Our Collaborations and Projects

  • We contributed to Tabula Muris and Tabula Muris Senis, the first whole-organism aging cell atlas. These datasets are bio-molecular gold mines for medical researchers because the mouse is the most-used animal model for the development of new drugs and therapies, and therefore research in this area has a global impact.
  • We collaborate with Biohub SF’s Rapid Response group on outbreak detection and analysis of metabolic pathways in pathogens to predict candidate drug targets in humans.

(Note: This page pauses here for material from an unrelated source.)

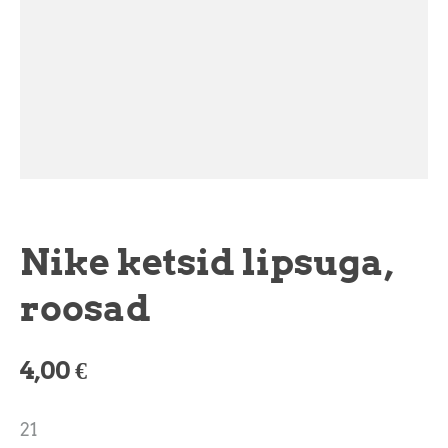
Nike ketsid lipsuga,
roosad
4,00 €
21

  • We work with Biohub SF’s Protein Sciences group to develop predictive and analytical methods for antibody repertoire specificity, which will enable the detection of disease states and the eventual development of antibody therapeutics for emerging pathogens.
  • We build software and interactive web portals to automate the design and analysis of high-throughput in vitro CRISPR knock-in experiments. We develop workflows to streamline the analysis of CRISPR-based genetic screens, and we build interactive tools to facilitate data mining.
  • We work with Biohub SF’s cell science researchers to develop interactive image analysis tools that enable comparative phenotyping of cells.

The Computational Biology team supports CZ Biohub SF’s Tabula projects, which are developing single-cell atlases across a range of species. These rich datasets are providing new insight into evolution, cell physiology, and organismal biology in health and disease.